A nice photo of Fisher’s party on my birthday from my friend Matt Hunziker. My friend Becca brought him this bandana as a gift for my birthday.
Sometimes when I wake up way too early, Fisher and I go to the Brooklyn Bridge before the tourists arrive. I think he finds it disorienting to walk down the center of the walkway. He usually tries to stick to the side as if there were a sidewalk on the Brooklyn Bridge. I never thought that I would raise a rule-follower, but they can’t all make you proud.
We were outside of a bakery. Fisher lives for anything that contains a massive amount of butter.
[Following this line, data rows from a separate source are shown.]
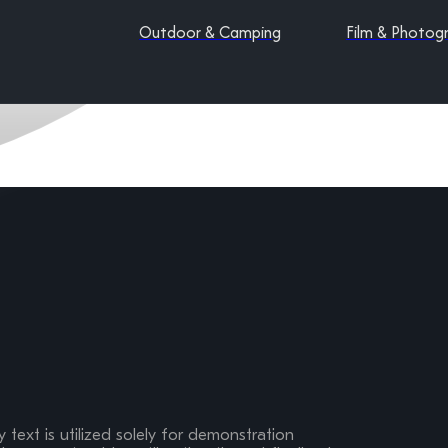
Outdoor & Camping
Film & Photog
 text is utilized solely for demonstration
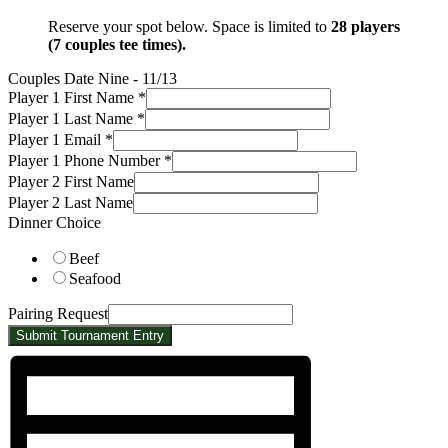
Reserve your spot below. Space is limited to
28 players
(7 couples tee times).
Couples Date Nine - 11/13
Request
Player 1 First Name
*
Player
Player 1 Last Name
*
First
Player 1 Email
*
Player 1 Phone Number
*
Player 2 First Name
Player 2 Last Name
Dinner Choice
Beef
Seafood
Pairing Request
Submit Tournament Entry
Usually he gets the croissant flakes that fall off the pastry.
The year Fisher went as Phoebe Bridgers for Halloween. She hasn’t put out a solo record since. Get your ass back into that studio, lady.
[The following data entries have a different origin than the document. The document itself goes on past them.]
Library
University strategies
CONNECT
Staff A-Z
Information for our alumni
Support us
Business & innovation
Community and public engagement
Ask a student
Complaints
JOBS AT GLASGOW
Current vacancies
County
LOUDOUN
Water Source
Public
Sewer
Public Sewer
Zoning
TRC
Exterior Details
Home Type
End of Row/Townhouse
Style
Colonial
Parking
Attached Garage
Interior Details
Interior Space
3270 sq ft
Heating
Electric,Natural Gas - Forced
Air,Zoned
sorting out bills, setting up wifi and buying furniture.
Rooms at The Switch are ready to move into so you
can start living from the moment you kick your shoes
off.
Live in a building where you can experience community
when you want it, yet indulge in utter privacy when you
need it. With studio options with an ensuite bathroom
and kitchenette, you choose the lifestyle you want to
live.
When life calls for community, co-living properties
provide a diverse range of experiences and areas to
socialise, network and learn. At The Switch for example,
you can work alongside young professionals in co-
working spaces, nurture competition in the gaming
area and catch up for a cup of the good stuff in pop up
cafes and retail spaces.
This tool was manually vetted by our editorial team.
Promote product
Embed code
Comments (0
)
This is the classic photo of Fisher. We were at a Koreak K9 summer party and he just photo-bombed this other dog’s portrait. Why did he do that? Why does my dog have comedic timing?
Fisher believes that the American government’s attempt to eradicate transgender people from our society (which is actually just an attempt to make them incredibly unsafe and vulnerable to even more bigotry and hate crimes than they experience now), is a moral atrocity and that creating a domestic enemy is a classic part of the fascism handbook. That opinion runs in our family.
This photo is really funny because I am reading a copy of Susan Sontag’s “On Photography.” I have read that book cover to cover probably 15 times. Not sure why, when I was clearly posing, I didn’t think to open the book past the first page. I’m pulling a LeBron. I posted this photo on Instagram (obviously, look at my hair) with the caption: “Dog is my copilot.” My friend Kelsey said: “LET HIM DRIVE.”
Another apartment for Fisher. And for me. I pay the rent here. You don’t want to know what the lint trap looks like when I wash those couch blankets every 10 days.
This was a group chat avatar for many months. We usually switch out the Fisher photos every season.
Nothing like the feeling of wet leaves to drag into my home. People always ask me how I keep Fisher so white. The answer is that his fur has a Teflon-like coating that means that most dirt just brushes off him when it dries. He always looks clean but he is secretly disgusting. I’m not supposed to bathe him very often because of that fur coating, but when I do, I scrub the hell out of him with a whitening shampoo. Then I follow it up with the Furminator conditioner.
Life with dog. Thanks for reading. I hope Fisher’s oblivious joy brings some relief from the horrors. He certainly does it for me.
The picture of Fisher with the Lamb Chops killed me. Such an awesome post. Did my heart some good after losing a pet a month ago.